** Extracted material follows **

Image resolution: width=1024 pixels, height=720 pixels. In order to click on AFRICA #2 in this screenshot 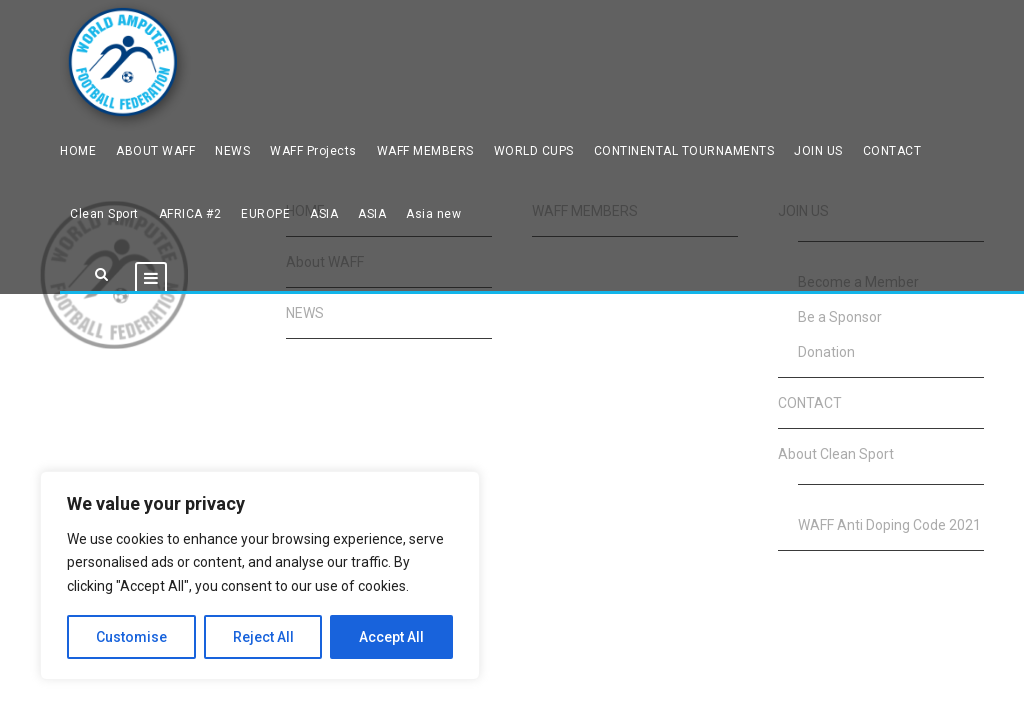, I will do `click(190, 214)`.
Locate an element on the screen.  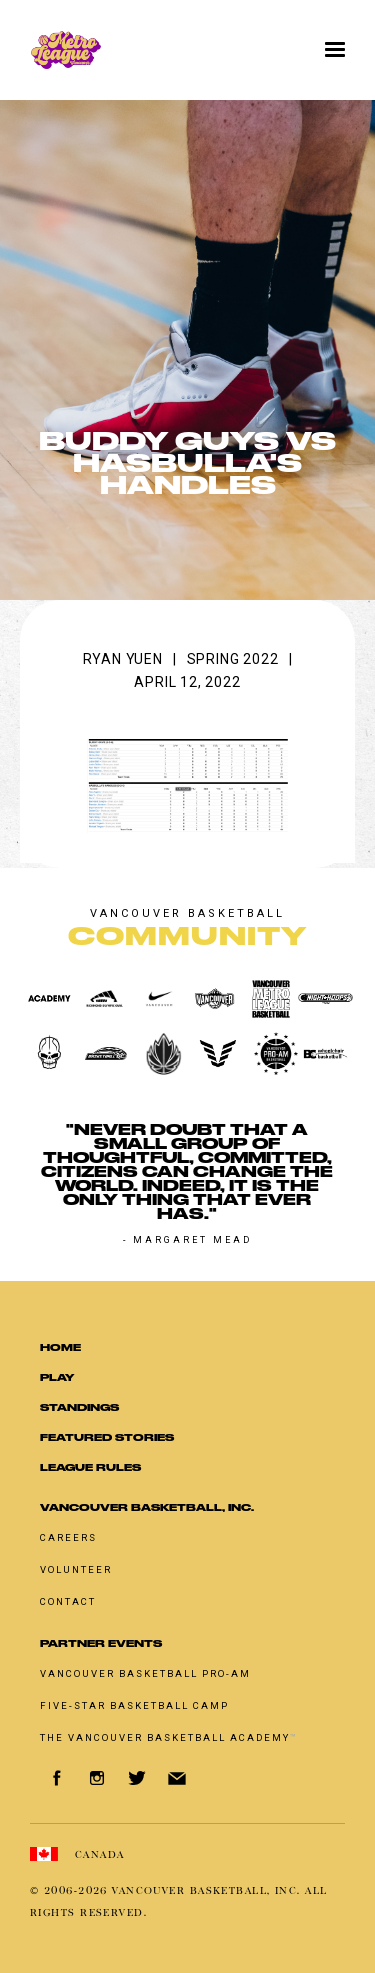
Play is located at coordinates (57, 1377).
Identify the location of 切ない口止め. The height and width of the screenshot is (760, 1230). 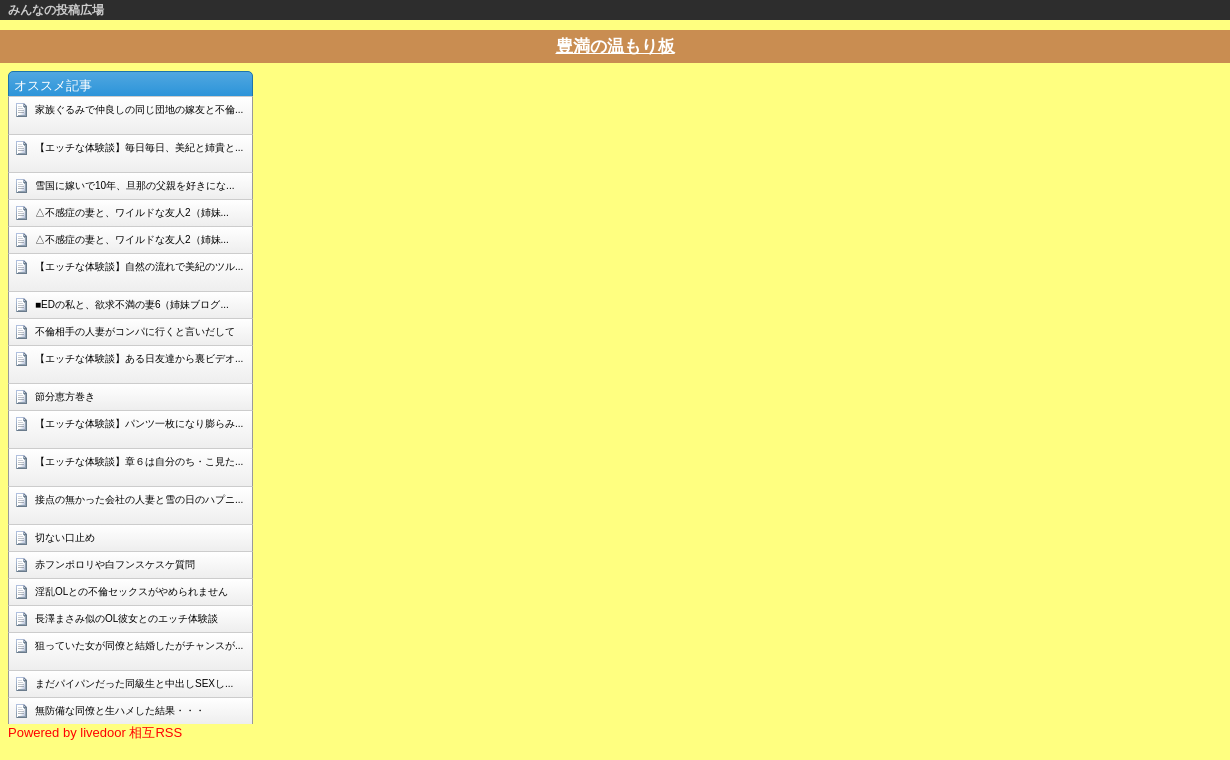
(65, 537).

** End of Extracted material **

* _Exercise directions_:
Excluding the pictures, write out exactly the lines from the line that contains "Locate an element on the screen." through the end of the records.

* _The completed task_:
Locate an element on the screen.  
Play is located at coordinates (57, 1377).
Identify the location of 切ない口止め. The height and width of the screenshot is (760, 1230). 
(65, 537).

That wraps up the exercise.